[Activity]:
Write out each line of the material exactly as given, and drop the images.

[Supplied information]:
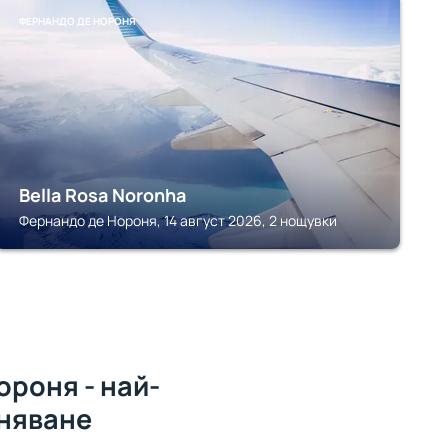
ФЕРНАНДО ДЕ НОРОНЯ
Bella Rosa Noronha
Фернандо де Нороня, 14 август 2026, 2 нощувки
роня - най-
няване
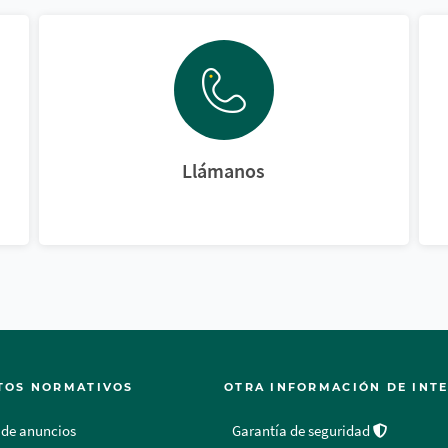
Llámanos
TOS NORMATIVOS
OTRA INFORMACIÓN DE INT
 de anuncios
Garantía de seguridad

[Answer section]:
ФЕРНАНДО ДЕ НОРОНЯ
Bella Rosa Noronha
Фернандо де Нороня, 14 август 2026, 2 нощувки
роня - най-
няване
Llámanos
TOS NORMATIVOS
OTRA INFORMACIÓN DE INT
 de anuncios
Garantía de seguridad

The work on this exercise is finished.